So now we’ve left Europe, we can no longer dress like Europeans. It’ll be law soon so might as well get the jump. Or the jumper. Cos they’ll be back, big time. Sweaters are gone, jumpers are back. We just need to start the process of dissociating ourselves from European stuff.

I’ve already got rid of all my Euro clothes. Sent all my lovely, fitted, pastel Italian shirts to the charity shop and went on HAWAIIAN SHIRTS-R-US!!! dot com and ordered a dozen mixed. Mixed between REALLY FUCKING LOUD and TOTALLY AWESOMELY LAIRY. A good combination of ‘bright’, ‘brutal’ and ‘gross’. Shirts that will take an eye out at 50 metres.
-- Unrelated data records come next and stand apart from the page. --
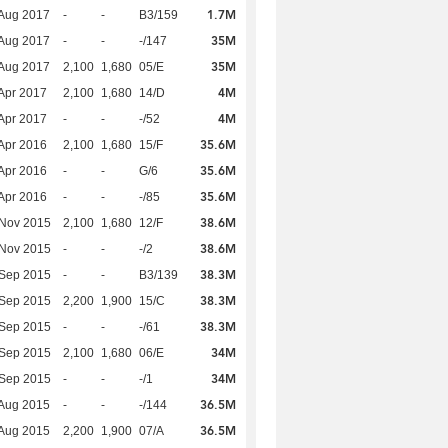
1.7M
Aug 2017
-
-
B3/159
35M
Aug 2017
-
-
-/147
35M
Aug 2017
2,100
1,680
05/E
4M
Apr 2017
2,100
1,680
14/D
4M
Apr 2017
-
-
-/52
35.6M
Apr 2016
2,100
1,680
15/F
35.6M
Apr 2016
-
-
G/6
35.6M
Apr 2016
-
-
-/85
38.6M
 Nov 2015
2,100
1,680
12/F
38.6M
 Nov 2015
-
-
-/2
38.3M
 Sep 2015
-
-
B3/139
38.3M
 Sep 2015
2,200
1,900
15/C
38.3M
 Sep 2015
-
-
-/61
34M
 Sep 2015
2,100
1,680
06/E
34M
 Sep 2015
-
-
-/1
36.5M
Aug 2015
-
-
-/144
36.5M
Aug 2015
2,200
1,900
07/A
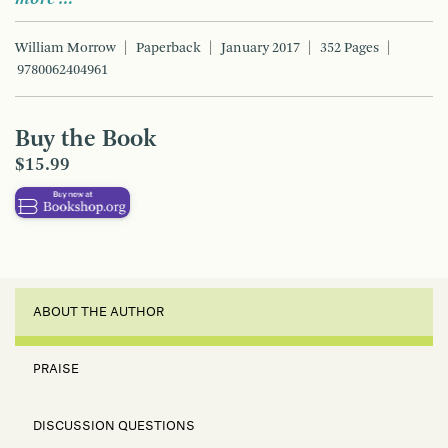
William Morrow
Paperback
January 2017
352 Pages
9780062404961
Buy the Book
$15.99
ABOUT THE AUTHOR
PRAISE
DISCUSSION QUESTIONS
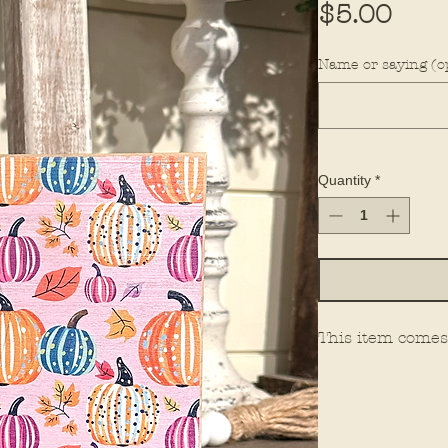
Pric
$5.00
Name or saying (op
Quantity
*
This item comes 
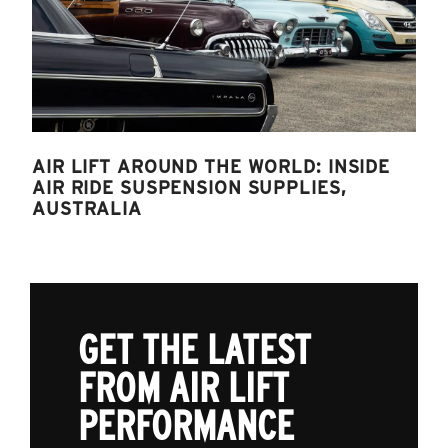
AIR LIFT AROUND THE WORLD: INSIDE
AIR RIDE SUSPENSION SUPPLIES,
AUSTRALIA
GET THE LATEST
FROM AIR LIFT
PERFORMANCE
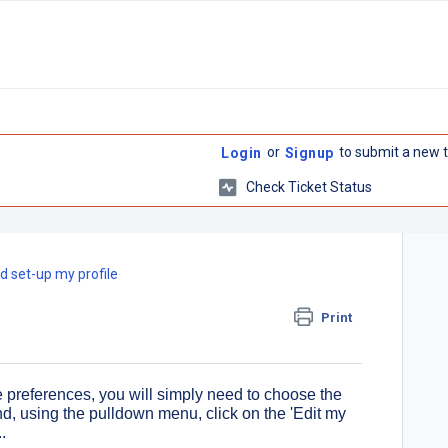
or
to submit a new t
Login
Signup
Check Ticket Status
d set-up my profile
Print
e preferences, you will simply need to choose the
 and, using the pulldown menu, click on the 'Edit my
.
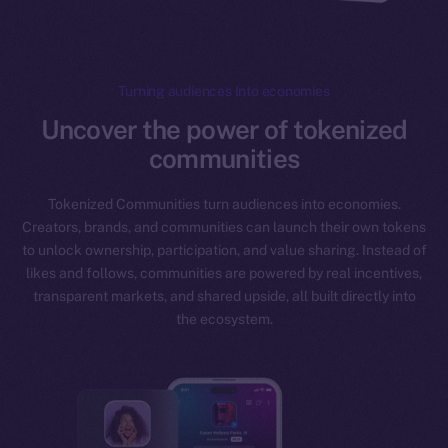
Turning audiences Into economies
Uncover the power of tokenized
communities
Tokenized Communities turn audiences into economies.
Creators, brands, and communities can launch their own tokens
to unlock ownership, participation, and value sharing. Instead of
likes and follows, communities are powered by real incentives,
transparent markets, and shared upside, all built directly into
the ecosystem.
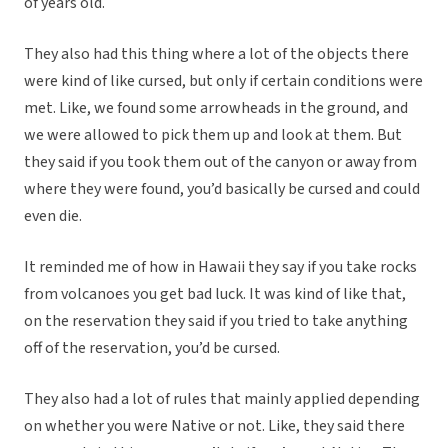
of years old.
They also had this thing where a lot of the objects there
were kind of like cursed, but only if certain conditions were
met. Like, we found some arrowheads in the ground, and
we were allowed to pick them up and look at them. But
they said if you took them out of the canyon or away from
where they were found, you’d basically be cursed and could
even die.
It reminded me of how in Hawaii they say if you take rocks
from volcanoes you get bad luck. It was kind of like that,
on the reservation they said if you tried to take anything
off of the reservation, you’d be cursed.
They also had a lot of rules that mainly applied depending
on whether you were Native or not. Like, they said there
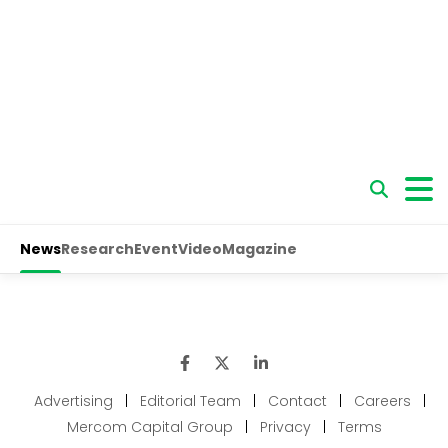
Advertising
|
Editorial Team
|
Contact
|
Careers
|
Mercom Capital Group
|
Privacy
|
Terms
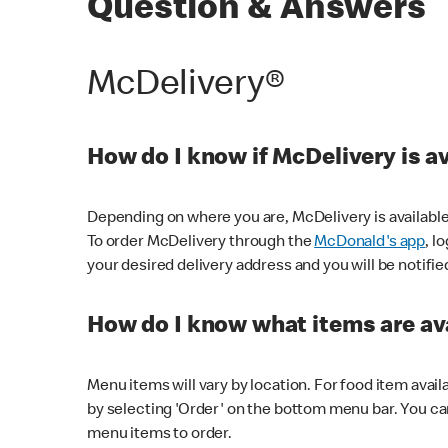
Question & Answers
McDelivery®
How do I know if McDelivery is a
Depending on where you are, McDelivery is available
To order McDelivery through the
McDonald's app
, l
your desired delivery address and you will be notifie
How do I know what items are ava
Menu items will vary by location. For food item avail
by selecting 'Order' on the bottom menu bar. You ca
menu items to order.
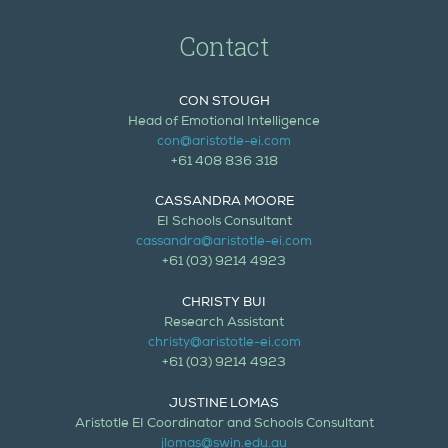
Contact
CON STOUGH
Head of Emotional Intelligence
con@aristotle-ei.com
+61 408 836 318
CASSANDRA MOORE
EI Schools Consultant
cassandra@aristotle-ei.com
+61 (03) 9214 4923
CHRISTY BUI
Research Assistant
christy@aristotle-ei.com
+61 (03) 9214 4923
JUSTINE LOMAS
Aristotle EI Coordinator and Schools Consultant
jlomas@swin.edu.au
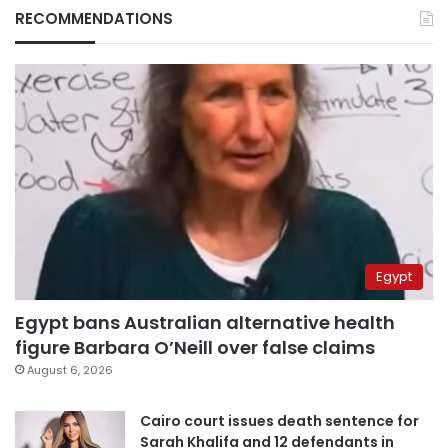
RECOMMENDATIONS
Egypt
Egypt bans Australian alternative health
figure Barbara O’Neill over false claims
August 6, 2026
Cairo court issues death sentence for
Sarah Khalifa and 12 defendants in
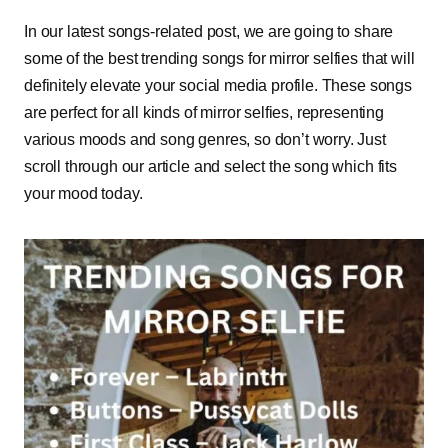
In our latest songs-related post, we are going to share
some of the best trending songs for mirror selfies that will
definitely elevate your social media profile. These songs
are perfect for all kinds of mirror selfies, representing
various moods and song genres, so don’t worry. Just
scroll through our article and select the song which fits
your mood today.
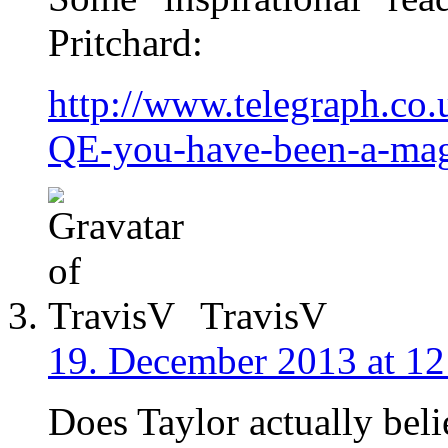
Pritchard:
http://www.telegraph.co
QE-you-have-been-a-magn
TravisV
19. December 2013 at 12
Does Taylor actually bel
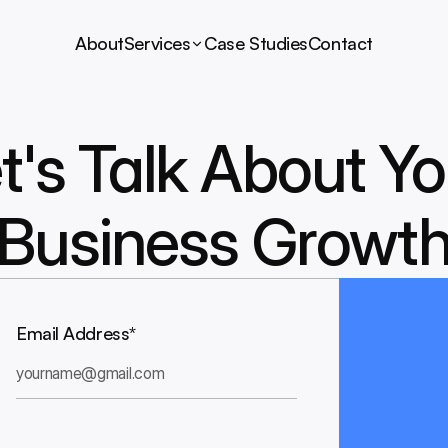
About
Services
Case Studies
Contact
t's Talk About Yo
Business Growt
Email Address*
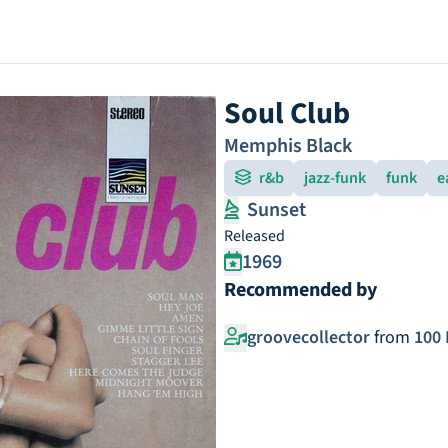
Soul Club
Memphis Black
r&b
jazz-funk
funk
e
Sunset
Released
1969
Recommended by
groovecollector
from
100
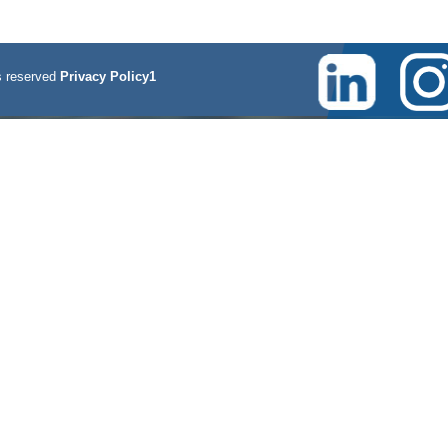
 reserved
Privacy Policy1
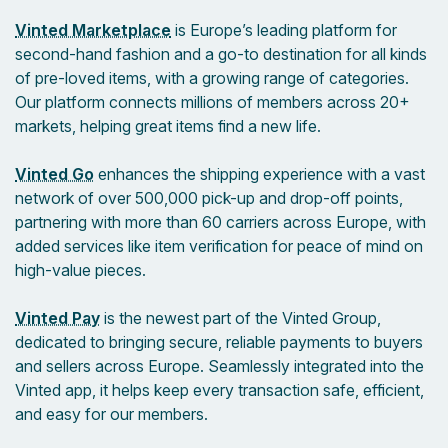
Vinted Marketplace
is Europe’s leading platform for
second-hand fashion and a go-to destination for all kinds
of pre-loved items, with a growing range of categories.
Our platform connects millions of members across 20+
markets, helping great items find a new life.
Vinted Go
enhances the shipping experience with a vast
network of over 500,000 pick-up and drop-off points,
partnering with more than 60 carriers across Europe, with
added services like item verification for peace of mind on
high-value pieces.
Vinted Pay
is the newest part of the Vinted Group,
dedicated to bringing secure, reliable payments to buyers
and sellers across Europe. Seamlessly integrated into the
Vinted app, it helps keep every transaction safe, efficient,
and easy for our members.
Sorry, 50 yards. Enough with all that metric shit, I’m going Imperial.

Tailored trousers? Fuck dat. I’m going with elasticated-waist-pants from now on. You can buy them online from American stores and they’re genuine imitation polyester. They come in three sizes, US Small (waist 38-44), medium (45-57) and upper-medium (58-walking dead). Time to get a little less ‘San Tropez’ and a little more ‘Miami Beach’.

For leisurewear I’m going oriental. I’m ordering a Ninja Warrior outfit (like the one I wear for Tai Chi but in aqua). And I’m going cowboy. Got the Levis already, just need some vile gingham shirts and stupid ‘just fucked my sister’ hat. Oh, and boots. Hand-tooled, rhinestones, the full yee-haaah.

And we need to sort out the high street. Get rid of all those pretentious fucking croissanteries and patisseries, all those nice little cafes and al fresco foreign rubbish, and pasta places and tapas bars and… (what do Germans eat? Don’t think it exports much in that line). Then replace them with sushi places, McDonalds and KFC, Burger King and Starbucks; real American food. Real shit. Actually, we’re half way there on that score.

Maybe get some Aussie restaurants too; that’ll be nice and un-European. Oh, Aussies don’t eat, they just drink. Though they do drink a lot. Well get some Aussie bars then.

The only big problem is glasses. Eyewear. Sunnies. Which you can either buy (one-get-one-free) from Specsavers, made in China, that instantly make look like you need a new pair of glasses, or you buy something proper. And it will be European. Italy, France, Germany, Denmark. No-one else makes anything you’d really want on your face.

Ok, we can leave now, its all sorted.